* DATA:
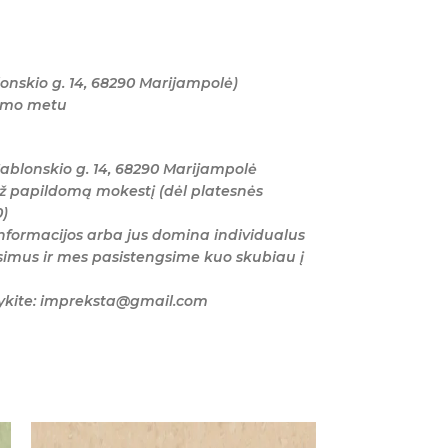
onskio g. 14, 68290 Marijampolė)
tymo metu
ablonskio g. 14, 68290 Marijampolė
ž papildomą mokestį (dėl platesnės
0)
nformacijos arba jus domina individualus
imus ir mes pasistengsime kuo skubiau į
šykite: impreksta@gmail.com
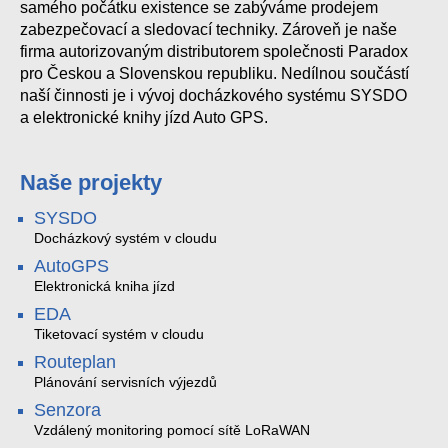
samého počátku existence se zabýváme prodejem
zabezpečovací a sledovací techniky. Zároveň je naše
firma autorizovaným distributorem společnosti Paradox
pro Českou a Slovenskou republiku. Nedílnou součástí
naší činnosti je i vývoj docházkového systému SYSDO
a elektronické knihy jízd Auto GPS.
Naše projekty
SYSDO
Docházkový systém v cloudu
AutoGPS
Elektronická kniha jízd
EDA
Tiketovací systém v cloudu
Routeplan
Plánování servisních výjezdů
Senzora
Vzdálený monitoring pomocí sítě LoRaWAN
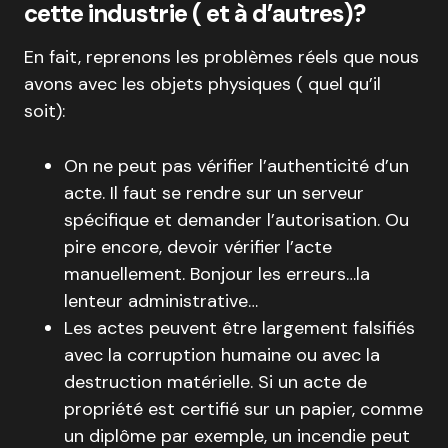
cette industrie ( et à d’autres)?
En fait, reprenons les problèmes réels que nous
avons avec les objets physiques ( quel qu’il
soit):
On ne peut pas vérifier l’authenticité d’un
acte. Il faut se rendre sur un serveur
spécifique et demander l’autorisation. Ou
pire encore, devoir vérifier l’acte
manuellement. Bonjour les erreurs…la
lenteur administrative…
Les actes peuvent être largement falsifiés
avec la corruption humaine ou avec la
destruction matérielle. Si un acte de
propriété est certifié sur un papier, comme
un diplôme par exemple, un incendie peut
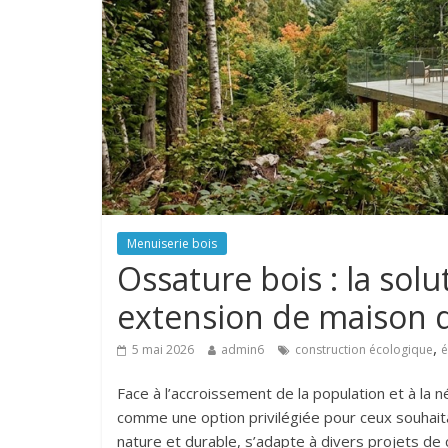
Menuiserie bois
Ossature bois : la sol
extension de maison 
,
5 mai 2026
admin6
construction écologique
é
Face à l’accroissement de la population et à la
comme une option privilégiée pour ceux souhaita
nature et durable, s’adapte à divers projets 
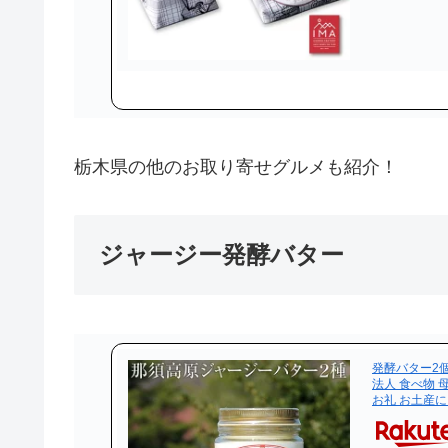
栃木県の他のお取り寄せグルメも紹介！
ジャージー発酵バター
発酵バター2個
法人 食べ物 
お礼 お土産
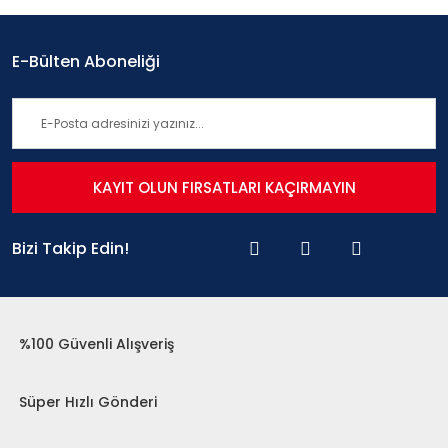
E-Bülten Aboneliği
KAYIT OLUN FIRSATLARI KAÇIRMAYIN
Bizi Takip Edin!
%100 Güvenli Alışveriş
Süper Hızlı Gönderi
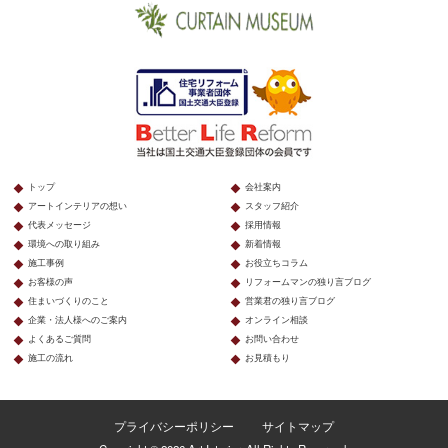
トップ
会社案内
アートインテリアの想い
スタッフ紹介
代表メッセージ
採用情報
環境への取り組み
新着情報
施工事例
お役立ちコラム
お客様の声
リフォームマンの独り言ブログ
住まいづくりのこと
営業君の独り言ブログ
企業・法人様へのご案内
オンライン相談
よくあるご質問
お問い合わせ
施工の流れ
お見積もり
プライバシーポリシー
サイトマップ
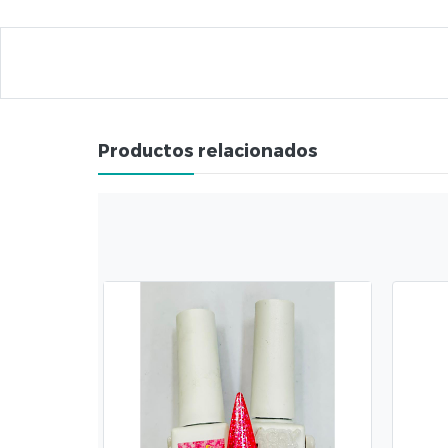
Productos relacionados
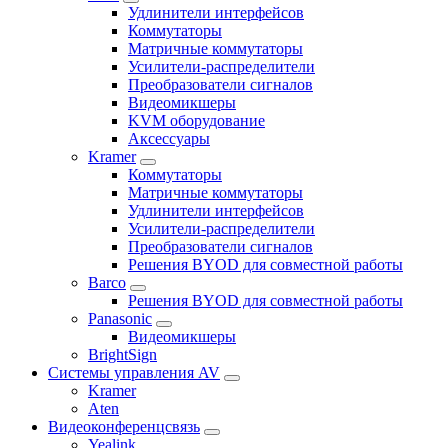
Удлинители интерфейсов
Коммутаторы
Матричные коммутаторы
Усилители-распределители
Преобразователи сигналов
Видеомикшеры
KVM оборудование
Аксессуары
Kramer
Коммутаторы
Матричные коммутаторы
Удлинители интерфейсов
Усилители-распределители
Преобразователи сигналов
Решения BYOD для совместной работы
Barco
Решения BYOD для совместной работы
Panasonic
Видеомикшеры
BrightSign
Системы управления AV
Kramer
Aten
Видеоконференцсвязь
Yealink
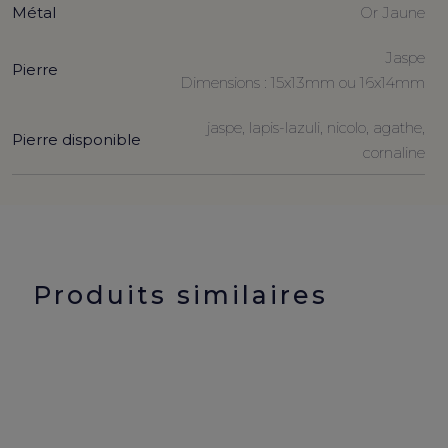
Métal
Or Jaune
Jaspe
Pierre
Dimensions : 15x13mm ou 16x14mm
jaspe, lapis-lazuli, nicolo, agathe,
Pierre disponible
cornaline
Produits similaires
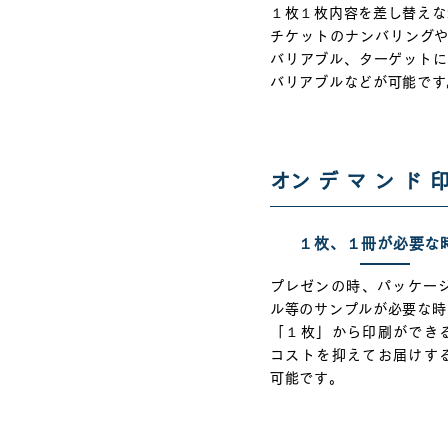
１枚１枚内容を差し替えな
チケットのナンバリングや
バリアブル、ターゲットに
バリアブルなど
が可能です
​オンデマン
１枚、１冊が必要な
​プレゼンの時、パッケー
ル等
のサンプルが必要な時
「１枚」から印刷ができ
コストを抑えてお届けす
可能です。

* PROBLEM DETAILS:
Reproduce the listing in full and exactly, excluding any pictures it holds.

* SOLUTION FOR THIS PROBLEM:
onskio g. 14, 68290 Marijampolė)
tymo metu
ablonskio g. 14, 68290 Marijampolė
ž papildomą mokestį (dėl platesnės
0)
nformacijos arba jus domina individualus
imus ir mes pasistengsime kuo skubiau į
šykite: impreksta@gmail.com
samého počátku existence se zabýváme prodejem
zabezpečovací a sledovací techniky. Zároveň je naše
firma autorizovaným distributorem společnosti Paradox
pro Českou a Slovenskou republiku. Nedílnou součástí
naší činnosti je i vývoj docházkového systému SYSDO
a elektronické knihy jízd Auto GPS.
Naše projekty
SYSDO
Docházkový systém v cloudu
AutoGPS
Elektronická kniha jízd
EDA
Tiketovací systém v cloudu
Routeplan
Plánování servisních výjezdů
Senzora
Vzdálený monitoring pomocí sítě LoRaWAN
cette industrie ( et à d’autres)?
En fait, reprenons les problèmes réels que nous
avons avec les objets physiques ( quel qu’il
soit):
On ne peut pas vérifier l’authenticité d’un
acte. Il faut se rendre sur un serveur
spécifique et demander l’autorisation. Ou
pire encore, devoir vérifier l’acte
manuellement. Bonjour les erreurs…la
lenteur administrative…
Les actes peuvent être largement falsifiés
avec la corruption humaine ou avec la
destruction matérielle. Si un acte de
propriété est certifié sur un papier, comme
un diplôme par exemple, un incendie peut
Menuiserie bois
Ossature bois : la sol
extension de maison 
,
5 mai 2026
admin6
construction écologique
é
Face à l’accroissement de la population et à la
comme une option privilégiée pour ceux souhaita
nature et durable, s’adapte à divers projets 
栃木県の他のお取り寄せグルメも紹介！
ジャージー発酵バター
発酵バター2個
法人 食べ物 
お礼 お土産
E-Bülten Aboneliği
KAYIT OLUN FIRSATLARI KAÇIRMAYIN
Bizi Takip Edin!
%100 Güvenli Alışveriş
Süper Hızlı Gönderi
トップ
会社案内
アートインテリアの想い
スタッフ紹介
代表メッセージ
採用情報
環境への取り組み
新着情報
施工事例
お役立ちコラム
お客様の声
リフォームマンの独り言ブログ
住まいづくりのこと
営業君の独り言ブログ
企業・法人様へのご案内
オンライン相談
よくあるご質問
お問い合わせ
施工の流れ
お見積もり
プライバシーポリシー
サイトマップ
Productos relacionados
Удлинители интерфейсов
Коммутаторы
Матричные коммутаторы
Усилители-распределители
Преобразователи сигналов
Видеомикшеры
KVM оборудование
Аксессуары
Kramer
Коммутаторы
Матричные коммутаторы
Удлинители интерфейсов
Усилители-распределители
Преобразователи сигналов
Решения BYOD для совместной работы
Barco
Решения BYOD для совместной работы
Panasonic
Видеомикшеры
BrightSign
Системы управления AV
Kramer
Aten
Видеоконференцсвязь
Yealink
Métal
Or Jaune
Jaspe
Pierre
Dimensions : 15x13mm ou 16x14mm
jaspe, lapis-lazuli, nicolo, agathe,
Pierre disponible
cornaline
Produits similaires
１枚１枚内容を差し替えな
チケットのナンバリングや
バリアブル、ターゲットに
バリアブルなど
が可能です
​オンデマン
１枚、１冊が必要な
​プレゼンの時、パッケー
ル等
のサンプルが必要な時
「１枚」から印刷ができ
コストを抑えてお届けす
可能です。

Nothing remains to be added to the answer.